How the wallet works
Your 60db workspace has its own USD wallet. Every billable operation (Memory, TTS, STT, LLM) deducts from the workspace wallet atomically:
- Top up via the Dashboard billing page using Dodo Payments.
- Use the API — every billable request is charged upfront from the workspace wallet.
- Automatic refund on failure — if a request fails after being charged (e.g. the upstream service is unreachable or a document is corrupt), the charge is automatically reversed and logged with a
*_REFUND transaction.
- Monitor spend via
GET /billing/usage-logs for all services, or GET /memory/usage for Memory-specific breakdown.
Every successful memory operation returns three custom headers so you can track spend without polling:
| Header | Meaning |
|---|
x-credit-balance | Your wallet balance after this charge (USD, 6 decimal places) |
x-credit-charged | Amount charged for this specific request (USD, 6 decimal places) |
x-credit-charged-total | Present only on /memory/documents/extract — sum of the extract fee + post-extraction ingest fee |
x-billing-tx | UUID of the transaction_log row (useful for support tickets and manual refunds) |
Example
curl -v -X POST https://api.60db.com/memory/search \
-H "Authorization: Bearer sk_abc123" \
-H "Content-Type: application/json" \
-d '{"query": "user preferences"}' 2>&1 | grep "^< x-"

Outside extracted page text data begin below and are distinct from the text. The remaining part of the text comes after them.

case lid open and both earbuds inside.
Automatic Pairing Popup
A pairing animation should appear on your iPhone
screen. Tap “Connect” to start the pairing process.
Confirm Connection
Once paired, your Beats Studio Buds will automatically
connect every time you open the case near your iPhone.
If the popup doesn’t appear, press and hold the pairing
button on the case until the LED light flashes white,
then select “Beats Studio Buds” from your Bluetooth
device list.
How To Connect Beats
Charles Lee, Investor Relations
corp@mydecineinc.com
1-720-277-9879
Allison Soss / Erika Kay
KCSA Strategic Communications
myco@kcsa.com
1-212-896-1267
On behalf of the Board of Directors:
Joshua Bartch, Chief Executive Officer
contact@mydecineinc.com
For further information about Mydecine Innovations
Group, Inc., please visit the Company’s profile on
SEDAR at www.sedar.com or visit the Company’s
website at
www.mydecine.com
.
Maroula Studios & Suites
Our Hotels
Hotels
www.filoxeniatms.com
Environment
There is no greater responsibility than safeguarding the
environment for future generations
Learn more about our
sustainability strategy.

< x-credit-balance: 9.465200
< x-credit-charged: 0.000300
< x-billing-tx: 84ffd09e-f5a4-42ea-a8fc-f50038392652
Handling 402 Insufficient Credits
When your wallet runs out, all billable memory endpoints return HTTP 402 with a structured error body:
{
"success": false,
"message": "Insufficient credits",
"error_code": "INSUFFICIENT_CREDITS",
"details": {
"required": 0.0003,
"available": 0.00001,
"shortfall": 0.00029
}
}
Your client should catch this and either prompt the user to top up the wallet (via the dashboard) or surface the shortfall in your own UI. Administrative endpoints (GET /memory/collections, GET /memory/:id/status, DELETE /memory/:id, GET /memory/usage) are never billed and never return 402 — they stay available even when the wallet is empty so customers can still inspect, clean up, and check usage.

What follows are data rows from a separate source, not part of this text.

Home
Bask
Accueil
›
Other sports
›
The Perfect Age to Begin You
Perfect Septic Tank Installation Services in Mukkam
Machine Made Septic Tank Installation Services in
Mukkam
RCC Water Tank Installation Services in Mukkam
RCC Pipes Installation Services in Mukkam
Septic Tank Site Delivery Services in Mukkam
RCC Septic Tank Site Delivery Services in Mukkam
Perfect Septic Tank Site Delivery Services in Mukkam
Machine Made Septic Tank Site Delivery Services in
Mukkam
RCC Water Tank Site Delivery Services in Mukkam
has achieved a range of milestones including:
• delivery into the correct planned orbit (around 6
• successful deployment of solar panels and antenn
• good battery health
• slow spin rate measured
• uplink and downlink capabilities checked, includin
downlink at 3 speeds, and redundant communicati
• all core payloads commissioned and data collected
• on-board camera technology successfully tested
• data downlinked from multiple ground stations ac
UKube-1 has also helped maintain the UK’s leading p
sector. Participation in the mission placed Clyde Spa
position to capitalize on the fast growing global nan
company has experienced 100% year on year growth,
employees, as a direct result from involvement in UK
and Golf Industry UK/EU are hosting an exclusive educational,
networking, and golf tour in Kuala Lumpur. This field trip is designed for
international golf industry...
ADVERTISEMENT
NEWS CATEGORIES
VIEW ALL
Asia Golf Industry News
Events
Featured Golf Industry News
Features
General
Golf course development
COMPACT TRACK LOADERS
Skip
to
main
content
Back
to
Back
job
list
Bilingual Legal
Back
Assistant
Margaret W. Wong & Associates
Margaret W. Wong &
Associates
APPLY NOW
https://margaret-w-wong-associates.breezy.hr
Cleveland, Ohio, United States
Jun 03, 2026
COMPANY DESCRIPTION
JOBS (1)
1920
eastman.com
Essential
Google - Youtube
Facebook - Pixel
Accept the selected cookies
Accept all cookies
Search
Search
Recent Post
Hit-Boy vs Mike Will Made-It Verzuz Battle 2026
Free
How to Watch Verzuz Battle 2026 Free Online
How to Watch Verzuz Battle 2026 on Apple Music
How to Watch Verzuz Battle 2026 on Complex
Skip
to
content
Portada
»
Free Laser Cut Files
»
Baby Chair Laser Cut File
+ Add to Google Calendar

Automatic refund on failure
60db charges upfront but refunds automatically whenever the downstream work fails. You don’t need to open a ticket — the refund lands in transaction_log as a negative row linked to the original charge via reference_hash_id.
Refunds are triggered on:
| Scenario | Refund behavior |
|---|
| Controller throws an unexpected error (HTTP 5xx) | Full auto-refund via response guard |
| Client validation error (HTTP 4xx) | Full auto-refund (nothing actually ran) |
Memory service unreachable — request queued (202 MEMORY_QUEUED) | Full auto-refund (work won’t happen) |
Document extraction fails (corrupt/unsupported file, 422 EXTRACTION_FAILED) | Full auto-refund of the extract fee |
| Extraction succeeds but wallet can’t cover the post-extract ingest charge | Extract fee refunded, 402 returned with extract_fee_refunded in details |
You can verify a refund by calling GET /memory/usage — the refunds counter increments, and net_spend_usd reflects the reversal.
What is NOT billed
To give you visibility into your data without forcing charges:
- Listing collections (
GET /memory/collections)
- Creating collections (
POST /memory/collections)
- Checking memory status (
GET /memory/:id/status)
- Deleting a memory (
DELETE /memory/:id)
- Service health (
GET /memory/health)
- Reconcile (
POST /memory/reconcile)
- Usage breakdown (
GET /memory/usage)
Setting spend limits
The pay-as-you-go model means you cap spending by capping your wallet balance. Top up only what you want to risk this period. We recommend:
- Small teams: top up 10–50 at a time via the Dashboard billing page and let the wallet drain naturally.
- Production deployments: set a cron that pings
GET /memory/usage daily and alerts your team when net spend crosses a threshold.
- Enterprise: contact sales for committed-use pricing with higher rate limits and dedicated support.